When you’re buying a home there is a vital step in the process that shouldn’t be taken lightly. The buyer at this point is able to confirm that the condition of the house is what was agreed to. This opportunity is in place to verify that any previously, documented, agreed upon repairs or improvements were completed and that nothing disastrous has happened.
However, as it often happens, home buyers caught in the happiness of finishing up the process quickly blows through the walkthrough and miss important aspects. Take these five tips to ensure that you don’t fall into any traps laid out.
Not on Closing Day
Don’t let your walkthrough be scheduled for closing day. If you find on closing day that an agreed upon repair wasn’t complete, what will you do? You are setting yourself up to not be able to have any problems you find to be resolved.
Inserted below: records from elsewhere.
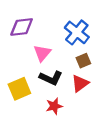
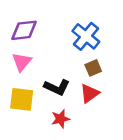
pink triangle: (42, 53) -> (22, 62), moved
yellow square: (19, 89) -> (22, 99), turned 30

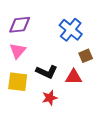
brown square: (93, 68) -> (86, 56), moved
red triangle: (90, 93) -> (74, 77), turned 36

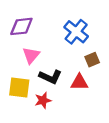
pink triangle: (18, 51) -> (31, 55), moved
red star: (50, 98) -> (43, 100), moved

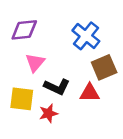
brown square: (92, 60) -> (104, 67), size x1.5

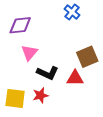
blue cross: (86, 36) -> (72, 12), moved, size x0.7
yellow square: (22, 99) -> (15, 98), moved

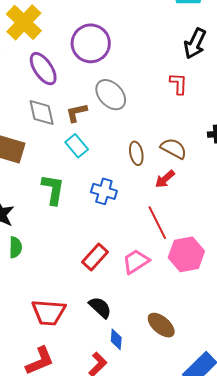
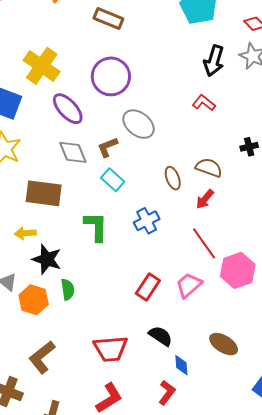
red L-shape: (178, 84) -> (204, 103), turned -45
blue cross: (104, 191) -> (147, 221), turned -35

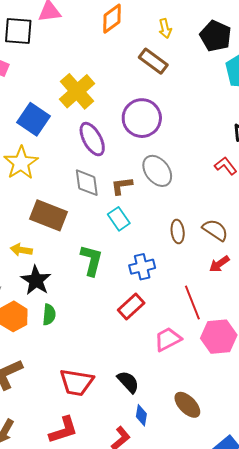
red arrow: (205, 199) -> (219, 264), moved
red rectangle: (148, 287) -> (131, 307), moved

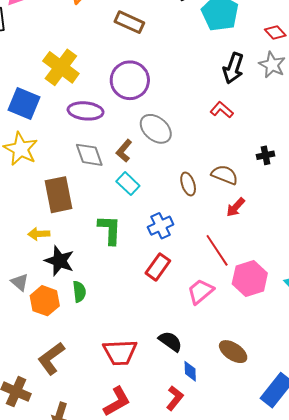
purple ellipse: (92, 139) -> (86, 111), turned -44
brown L-shape: (122, 186) -> (124, 151), turned -30
brown rectangle: (49, 215) -> (58, 195), turned 69

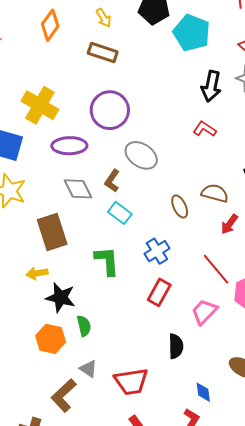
gray triangle: (20, 282) -> (88, 369), moved
black semicircle: (170, 341) -> (176, 346), moved, turned 60

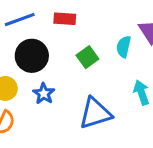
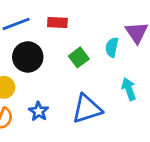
blue star: (44, 94) -> (39, 111), moved

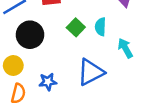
cyan semicircle: (112, 47) -> (100, 27), moved
blue star: (39, 111) -> (48, 82), turned -30

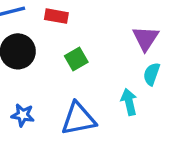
cyan semicircle: (100, 27) -> (152, 74), moved

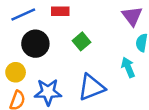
blue star: (23, 115) -> (48, 92), size x1.5

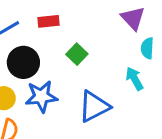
blue star: (48, 92) -> (41, 96), moved

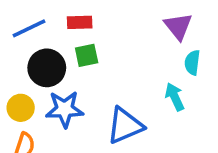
green square: (77, 54) -> (87, 55), moved, turned 30

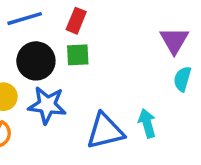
red rectangle: (80, 22) -> (76, 21), turned -75
cyan arrow: (175, 97) -> (147, 123), moved

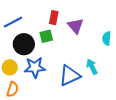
red rectangle: (76, 21) -> (54, 18), moved
purple triangle: (174, 40) -> (76, 26), moved

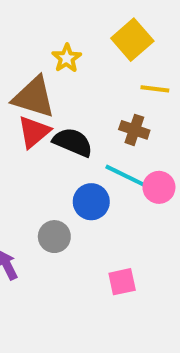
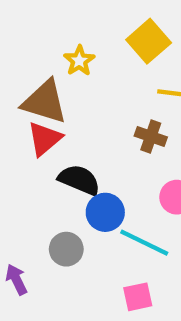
black semicircle: (73, 142) -> (79, 180), moved
cyan line: (128, 177) -> (144, 243), moved

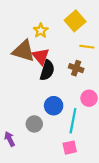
red triangle: (45, 139) -> (41, 56), moved, turned -30
black semicircle: (79, 180) -> (47, 70), moved, turned 84
cyan line: (144, 243) -> (73, 121), turned 75

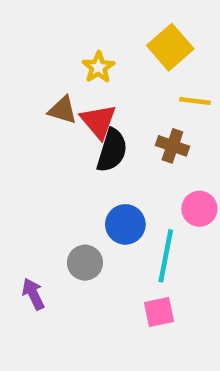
brown triangle: (24, 51) -> (63, 110), size x0.6

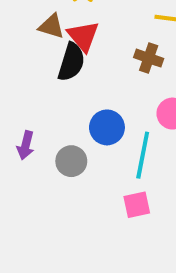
black semicircle: (112, 150) -> (71, 62), moved
purple arrow: (33, 294) -> (26, 145), moved, turned -140

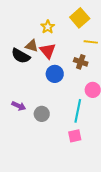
black semicircle: (71, 62) -> (21, 56), moved, turned 102
blue circle: (107, 127) -> (55, 74), moved
purple arrow: (26, 145) -> (19, 106), turned -80

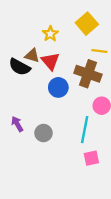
brown cross: (81, 62) -> (88, 74), size x1.6
purple arrow: (19, 106) -> (17, 124), turned -144
pink square: (75, 136) -> (91, 158), moved

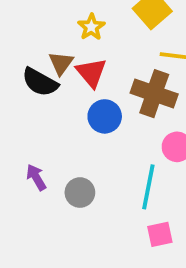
brown triangle: (32, 55) -> (61, 63), turned 49

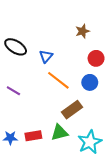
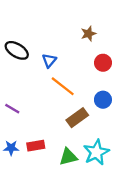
blue circle: (90, 82) -> (103, 100), moved
purple line: (13, 91) -> (12, 109), moved
green triangle: (59, 133) -> (68, 157), moved

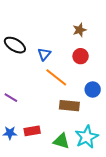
red circle: (103, 63) -> (81, 56), moved
brown rectangle: (77, 118) -> (69, 106), turned 42
green triangle: (68, 157) -> (61, 141), turned 30

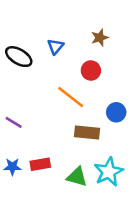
blue triangle: (44, 54) -> (55, 46), moved
red circle: (81, 56) -> (91, 71), moved

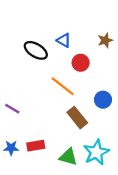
brown star: (100, 38) -> (105, 40), moved
blue triangle: (55, 46) -> (64, 40), moved, turned -40
black ellipse: (19, 57) -> (36, 50), moved
brown rectangle: (87, 133) -> (77, 118), turned 45

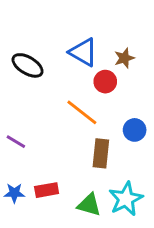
blue triangle: (64, 40) -> (83, 52), size x1.5
brown star: (105, 40) -> (124, 58), moved
black ellipse: (36, 50) -> (28, 65), moved
brown rectangle: (77, 118) -> (101, 153), turned 45

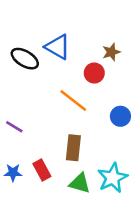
blue triangle: (83, 52) -> (58, 47), moved
brown rectangle: (101, 153) -> (73, 148), moved
red rectangle: (47, 190) -> (42, 170), turned 72

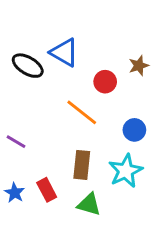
brown star: (111, 52) -> (139, 66), moved
blue star: (13, 173) -> (15, 193), turned 30
cyan star: (113, 178) -> (126, 171), moved

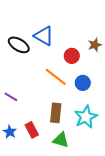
blue circle: (134, 130) -> (83, 83), moved

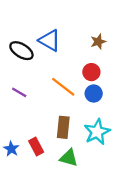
brown star: (95, 45) -> (98, 42), moved
red circle: (72, 56) -> (91, 72), moved
purple line: (11, 97) -> (19, 92), moved

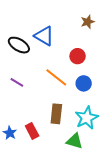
brown star: (98, 42) -> (88, 22), moved
red circle: (91, 72) -> (78, 56), moved
green triangle: (69, 158) -> (74, 141), moved

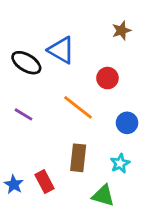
blue circle: (84, 83) -> (127, 123), moved
cyan star: (87, 118) -> (120, 163), size x0.6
Do the two walkthroughs, the first to ensure that any problems have been identified and the second to see that these issues were corrected. While the option to delay your closing may be an option, there isn’t a guarantee that a delay would be approved.
Don’t get stuck taking out the trash.
The blur that is moving is the exact same for whoever is moving out of your home. Be careful to make sure to point out anything it looks like the sellers are going to leave behind. Boxes in forgotten corners or in general storage spaces like hallway closets. The house should be entirely empty. We’ve all seen the horror movies that start out with finding the sellers old photos. The true horror is moving into a house where you have to take out a ton of trash or stuff you don’t really care about.
Ask for things you need…
Sets of keys, codes to alarm systems, correlating manuals and garage openers are all things you should ask for. If something comes with your house such as an appliance or the above mentioned garage door opener you are going to need access to use and the manual to tell you how.
Usually, when a buyer settles on a house, it is full of the seller’s belongings. Seeing it completely empty can be a shock, but don’t be discouraged. This is the opportunity for you to take full stock of your new home. The furniture and home-y things that made the house appear like a well, home, will be back but this time with your own things.